▶ **Exercise details**
Return each line of the records below that contains the word "elke".

▶ **Record excerpts**
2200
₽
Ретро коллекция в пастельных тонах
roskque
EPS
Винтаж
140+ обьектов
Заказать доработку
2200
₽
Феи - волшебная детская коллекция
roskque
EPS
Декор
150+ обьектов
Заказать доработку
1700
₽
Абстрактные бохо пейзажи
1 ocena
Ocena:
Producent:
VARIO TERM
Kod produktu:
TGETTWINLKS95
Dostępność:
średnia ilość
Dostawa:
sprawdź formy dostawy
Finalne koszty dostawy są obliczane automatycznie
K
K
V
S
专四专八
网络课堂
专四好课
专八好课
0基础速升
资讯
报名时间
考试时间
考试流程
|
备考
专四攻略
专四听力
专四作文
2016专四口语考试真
--
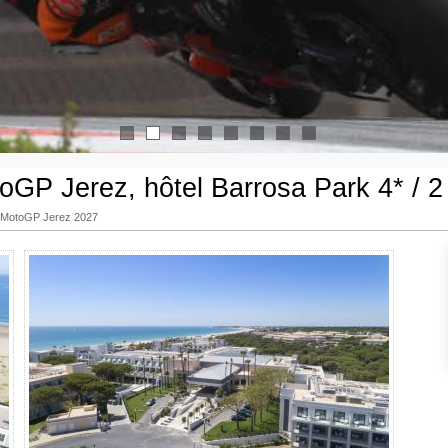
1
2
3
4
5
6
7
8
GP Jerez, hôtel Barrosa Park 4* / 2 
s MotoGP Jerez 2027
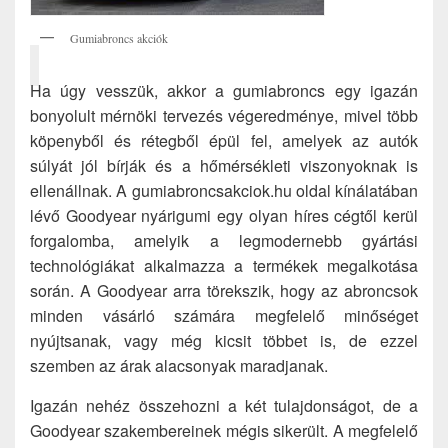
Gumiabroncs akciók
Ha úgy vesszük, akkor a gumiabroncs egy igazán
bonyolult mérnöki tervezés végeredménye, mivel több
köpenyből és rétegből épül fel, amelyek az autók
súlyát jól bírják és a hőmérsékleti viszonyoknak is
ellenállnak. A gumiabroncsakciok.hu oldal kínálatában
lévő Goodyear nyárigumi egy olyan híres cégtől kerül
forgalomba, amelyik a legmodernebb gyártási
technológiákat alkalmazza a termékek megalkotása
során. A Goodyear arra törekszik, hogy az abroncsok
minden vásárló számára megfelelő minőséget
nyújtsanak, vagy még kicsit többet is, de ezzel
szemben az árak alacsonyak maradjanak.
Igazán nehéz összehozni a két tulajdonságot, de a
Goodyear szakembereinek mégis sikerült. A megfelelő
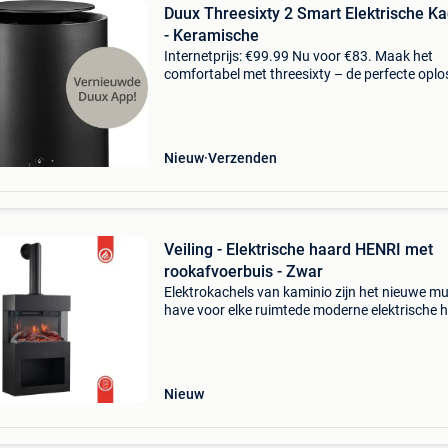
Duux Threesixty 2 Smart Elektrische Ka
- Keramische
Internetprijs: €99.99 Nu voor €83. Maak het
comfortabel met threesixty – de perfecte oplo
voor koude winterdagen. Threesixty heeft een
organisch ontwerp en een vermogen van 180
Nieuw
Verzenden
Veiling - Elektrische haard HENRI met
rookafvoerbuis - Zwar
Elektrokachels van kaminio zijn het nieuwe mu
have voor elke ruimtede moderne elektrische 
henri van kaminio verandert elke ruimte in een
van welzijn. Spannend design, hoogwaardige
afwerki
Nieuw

▶ **Response to this task**
have voor elke ruimtede moderne elektrische 
henri van kaminio verandert elke ruimte in een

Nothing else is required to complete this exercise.